All of the data below should be repeated exactly. Pictures should not be included.

Supplied information.
Content starts

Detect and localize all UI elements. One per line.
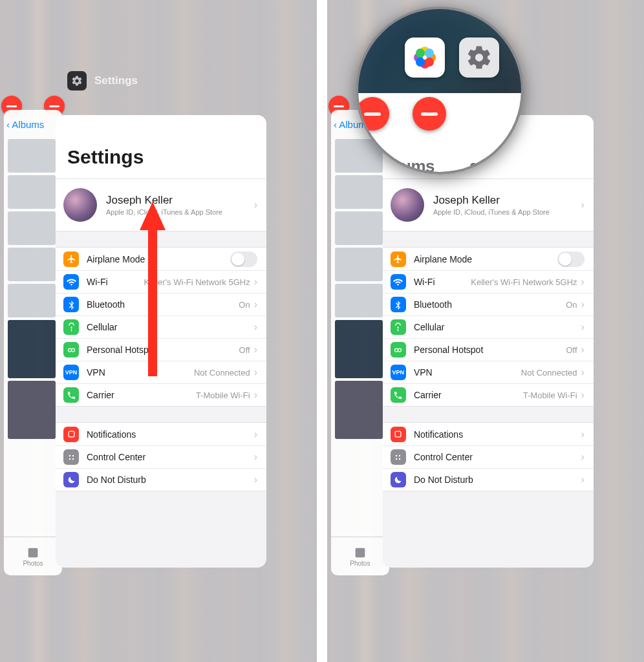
settings-group-system: Notifications › Control Center › Do Not …	[56, 422, 266, 491]
svg-point-5	[72, 454, 74, 456]
row-detail: Off	[239, 345, 250, 355]
apple-id-row[interactable]: Joseph Keller Apple ID, iCloud, iTunes &…	[383, 179, 594, 231]
airplane-icon	[63, 251, 79, 267]
control-center-row[interactable]: Control Center ›	[383, 445, 594, 468]
svg-rect-3	[69, 431, 74, 437]
back-to-albums-link[interactable]: ‹ Albums	[4, 110, 62, 136]
chevron-right-icon: ›	[254, 389, 257, 401]
svg-point-13	[396, 454, 398, 456]
photos-tab-icon	[353, 546, 367, 560]
settings-app-icon	[67, 71, 87, 91]
svg-rect-12	[396, 431, 402, 437]
settings-group-connectivity: Airplane Mode Wi-Fi Keller's Wi-Fi Netwo…	[383, 247, 594, 407]
row-detail: Off	[566, 345, 577, 355]
chevron-right-icon: ›	[254, 474, 257, 486]
photo-thumb	[8, 284, 56, 317]
svg-point-10	[395, 348, 398, 352]
photo-thumb	[335, 211, 383, 245]
row-label: VPN	[414, 367, 521, 378]
notifications-row[interactable]: Notifications ›	[383, 423, 594, 445]
row-label: Control Center	[414, 452, 581, 462]
vpn-icon: VPN	[63, 365, 79, 380]
photo-thumb	[8, 139, 56, 173]
airplane-icon	[391, 251, 406, 267]
photos-app-card[interactable]: ‹ Albums Photos	[331, 110, 389, 575]
notifications-icon	[63, 427, 79, 442]
settings-group-system: Notifications › Control Center › Do Not …	[383, 422, 594, 491]
chevron-right-icon: ›	[581, 367, 585, 378]
notifications-icon	[391, 427, 406, 442]
svg-point-24	[416, 58, 425, 67]
chevron-right-icon: ›	[254, 321, 257, 333]
control-center-row[interactable]: Control Center ›	[56, 445, 266, 468]
bluetooth-icon	[391, 297, 406, 312]
dnd-row[interactable]: Do Not Disturb ›	[56, 468, 266, 491]
row-detail: On	[566, 300, 577, 310]
chevron-right-icon: ›	[254, 451, 257, 463]
row-detail: Not Connected	[521, 368, 577, 378]
app-switcher-header: Settings	[67, 71, 138, 91]
photos-tab-bar[interactable]: Photos	[331, 537, 389, 575]
avatar	[391, 188, 424, 222]
svg-point-23	[425, 58, 434, 67]
chevron-right-icon: ›	[581, 199, 585, 211]
photos-tab-icon	[26, 546, 40, 560]
wifi-icon	[391, 274, 406, 290]
close-app-badge-zoom[interactable]	[413, 97, 446, 131]
bluetooth-row[interactable]: Bluetooth On ›	[383, 293, 594, 315]
carrier-row[interactable]: Carrier T-Mobile Wi-Fi ›	[56, 383, 266, 406]
vpn-row[interactable]: VPN VPN Not Connected ›	[383, 361, 594, 383]
carrier-row[interactable]: Carrier T-Mobile Wi-Fi ›	[383, 383, 594, 406]
moon-icon	[63, 472, 79, 487]
row-detail: Keller's Wi-Fi Network 5GHz	[471, 277, 577, 287]
account-name: Joseph Keller	[433, 194, 550, 207]
wifi-row[interactable]: Wi-Fi Keller's Wi-Fi Network 5GHz ›	[383, 270, 594, 293]
airplane-toggle[interactable]	[230, 251, 257, 267]
hotspot-icon	[391, 342, 406, 358]
row-label: Do Not Disturb	[87, 475, 254, 485]
vpn-icon: VPN	[391, 365, 406, 380]
hotspot-row[interactable]: Personal Hotspot Off ›	[383, 338, 594, 361]
photos-tab-bar[interactable]: Photos	[4, 537, 62, 575]
airplane-toggle[interactable]	[557, 251, 585, 267]
svg-rect-9	[356, 548, 365, 558]
svg-point-16	[399, 458, 401, 460]
chevron-right-icon: ›	[581, 344, 585, 356]
row-detail: T-Mobile Wi-Fi	[523, 390, 577, 400]
chevron-right-icon: ›	[254, 299, 257, 310]
svg-point-6	[69, 458, 70, 460]
photo-thumb	[335, 320, 383, 378]
row-label: Personal Hotspot	[414, 345, 566, 355]
chevron-right-icon: ›	[254, 344, 257, 356]
control-center-icon	[63, 449, 79, 465]
cellular-icon	[63, 319, 79, 335]
airplane-mode-row[interactable]: Airplane Mode	[383, 248, 594, 270]
control-center-icon	[391, 449, 406, 465]
chevron-right-icon: ›	[581, 276, 585, 288]
svg-point-14	[399, 454, 401, 456]
chevron-right-icon: ›	[581, 474, 585, 486]
chevron-right-icon: ›	[581, 321, 585, 333]
svg-point-1	[68, 348, 71, 352]
cellular-row[interactable]: Cellular ›	[383, 315, 594, 338]
photo-thumb	[335, 248, 383, 281]
row-detail: Not Connected	[194, 368, 250, 378]
notifications-row[interactable]: Notifications ›	[56, 423, 266, 445]
settings-app-card[interactable]: Settings Joseph Keller Apple ID, iCloud,…	[383, 115, 594, 568]
photos-app-card[interactable]: ‹ Albums Photos	[4, 110, 62, 575]
row-label: Carrier	[87, 390, 196, 400]
photos-tab-label: Photos	[23, 560, 43, 567]
svg-point-11	[398, 348, 402, 352]
photo-thumb	[8, 175, 56, 209]
photos-tab-label: Photos	[350, 560, 370, 567]
photo-thumb	[8, 211, 56, 245]
account-subtitle: Apple ID, iCloud, iTunes & App Store	[433, 208, 550, 216]
chevron-right-icon: ›	[581, 429, 585, 440]
row-label: Do Not Disturb	[414, 475, 581, 485]
chevron-right-icon: ›	[581, 451, 585, 463]
chevron-right-icon: ›	[254, 429, 257, 440]
svg-point-7	[72, 458, 74, 460]
dnd-row[interactable]: Do Not Disturb ›	[383, 468, 594, 491]
app-switcher-label: Settings	[94, 74, 138, 87]
swipe-up-arrow-annotation	[140, 202, 166, 376]
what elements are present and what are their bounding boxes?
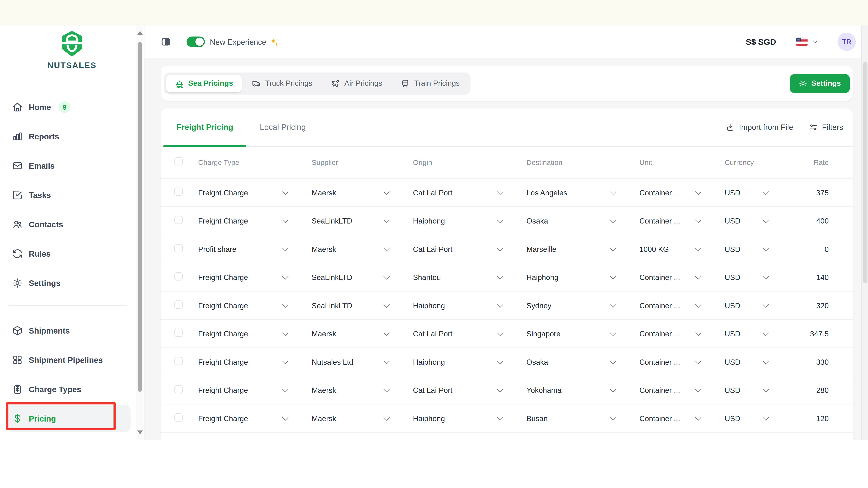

Content ends

Solution to this exercise.
Detect and localize all UI elements. One per line.
settings-group-system: Notifications › Control Center › Do Not …	[56, 422, 266, 491]
svg-point-5	[72, 454, 74, 456]
row-detail: Off	[239, 345, 250, 355]
apple-id-row[interactable]: Joseph Keller Apple ID, iCloud, iTunes &…	[383, 179, 594, 231]
airplane-icon	[63, 251, 79, 267]
control-center-row[interactable]: Control Center ›	[383, 445, 594, 468]
svg-rect-3	[69, 431, 74, 437]
back-to-albums-link[interactable]: ‹ Albums	[4, 110, 62, 136]
chevron-right-icon: ›	[254, 389, 257, 401]
svg-point-13	[396, 454, 398, 456]
photos-tab-icon	[353, 546, 367, 560]
settings-app-icon	[67, 71, 87, 91]
svg-rect-12	[396, 431, 402, 437]
settings-group-connectivity: Airplane Mode Wi-Fi Keller's Wi-Fi Netwo…	[383, 247, 594, 407]
row-detail: Off	[566, 345, 577, 355]
chevron-right-icon: ›	[254, 474, 257, 486]
photo-thumb	[8, 284, 56, 317]
svg-point-10	[395, 348, 398, 352]
photo-thumb	[335, 211, 383, 245]
row-label: VPN	[414, 367, 521, 378]
notifications-row[interactable]: Notifications ›	[383, 423, 594, 445]
row-label: Control Center	[414, 452, 581, 462]
vpn-icon: VPN	[63, 365, 79, 380]
photo-thumb	[8, 139, 56, 173]
airplane-icon	[391, 251, 406, 267]
photos-app-card[interactable]: ‹ Albums Photos	[331, 110, 389, 575]
notifications-icon	[63, 427, 79, 442]
settings-group-system: Notifications › Control Center › Do Not …	[383, 422, 594, 491]
chevron-right-icon: ›	[581, 367, 585, 378]
notifications-icon	[391, 427, 406, 442]
svg-point-24	[416, 58, 425, 67]
chevron-right-icon: ›	[254, 321, 257, 333]
control-center-row[interactable]: Control Center ›	[56, 445, 266, 468]
bluetooth-icon	[391, 297, 406, 312]
dnd-row[interactable]: Do Not Disturb ›	[56, 468, 266, 491]
row-detail: On	[566, 300, 577, 310]
chevron-right-icon: ›	[254, 451, 257, 463]
row-detail: Not Connected	[521, 368, 577, 378]
app-switcher-header: Settings	[67, 71, 138, 91]
photos-tab-bar[interactable]: Photos	[331, 537, 389, 575]
avatar	[391, 188, 424, 222]
svg-point-23	[425, 58, 434, 67]
chevron-right-icon: ›	[581, 199, 585, 211]
photos-tab-icon	[26, 546, 40, 560]
wifi-icon	[391, 274, 406, 290]
close-app-badge-zoom[interactable]	[413, 97, 446, 131]
bluetooth-row[interactable]: Bluetooth On ›	[383, 293, 594, 315]
carrier-row[interactable]: Carrier T-Mobile Wi-Fi ›	[56, 383, 266, 406]
vpn-row[interactable]: VPN VPN Not Connected ›	[383, 361, 594, 383]
carrier-row[interactable]: Carrier T-Mobile Wi-Fi ›	[383, 383, 594, 406]
moon-icon	[63, 472, 79, 487]
row-detail: Keller's Wi-Fi Network 5GHz	[471, 277, 577, 287]
account-name: Joseph Keller	[433, 194, 550, 207]
wifi-row[interactable]: Wi-Fi Keller's Wi-Fi Network 5GHz ›	[383, 270, 594, 293]
airplane-toggle[interactable]	[230, 251, 257, 267]
hotspot-icon	[391, 342, 406, 358]
row-label: Do Not Disturb	[87, 475, 254, 485]
vpn-icon: VPN	[391, 365, 406, 380]
hotspot-row[interactable]: Personal Hotspot Off ›	[383, 338, 594, 361]
photos-tab-bar[interactable]: Photos	[4, 537, 62, 575]
airplane-toggle[interactable]	[557, 251, 585, 267]
svg-rect-9	[356, 548, 365, 558]
svg-point-16	[399, 458, 401, 460]
chevron-right-icon: ›	[581, 344, 585, 356]
row-detail: T-Mobile Wi-Fi	[523, 390, 577, 400]
chevron-right-icon: ›	[254, 299, 257, 310]
svg-point-6	[69, 458, 70, 460]
photo-thumb	[335, 320, 383, 378]
row-label: Personal Hotspot	[414, 345, 566, 355]
chevron-right-icon: ›	[254, 344, 257, 356]
control-center-icon	[63, 449, 79, 465]
cellular-icon	[63, 319, 79, 335]
airplane-mode-row[interactable]: Airplane Mode	[383, 248, 594, 270]
control-center-icon	[391, 449, 406, 465]
chevron-right-icon: ›	[581, 276, 585, 288]
svg-point-14	[399, 454, 401, 456]
chevron-right-icon: ›	[581, 474, 585, 486]
chevron-right-icon: ›	[581, 321, 585, 333]
svg-point-1	[68, 348, 71, 352]
cellular-row[interactable]: Cellular ›	[383, 315, 594, 338]
photo-thumb	[335, 248, 383, 281]
row-detail: Not Connected	[194, 368, 250, 378]
notifications-row[interactable]: Notifications ›	[56, 423, 266, 445]
settings-app-card[interactable]: Settings Joseph Keller Apple ID, iCloud,…	[383, 115, 594, 568]
photos-app-card[interactable]: ‹ Albums Photos	[4, 110, 62, 575]
row-label: Carrier	[87, 390, 196, 400]
photos-tab-label: Photos	[23, 560, 43, 567]
svg-point-11	[398, 348, 402, 352]
photo-thumb	[8, 175, 56, 209]
photos-tab-label: Photos	[350, 560, 370, 567]
photo-thumb	[8, 211, 56, 245]
account-subtitle: Apple ID, iCloud, iTunes & App Store	[433, 208, 550, 216]
chevron-right-icon: ›	[581, 429, 585, 440]
row-label: Do Not Disturb	[414, 475, 581, 485]
chevron-right-icon: ›	[581, 451, 585, 463]
chevron-right-icon: ›	[254, 429, 257, 440]
svg-point-7	[72, 458, 74, 460]
dnd-row[interactable]: Do Not Disturb ›	[383, 468, 594, 491]
app-switcher-label: Settings	[94, 74, 138, 87]
swipe-up-arrow-annotation	[140, 202, 166, 376]
what elements are present and what are their bounding boxes?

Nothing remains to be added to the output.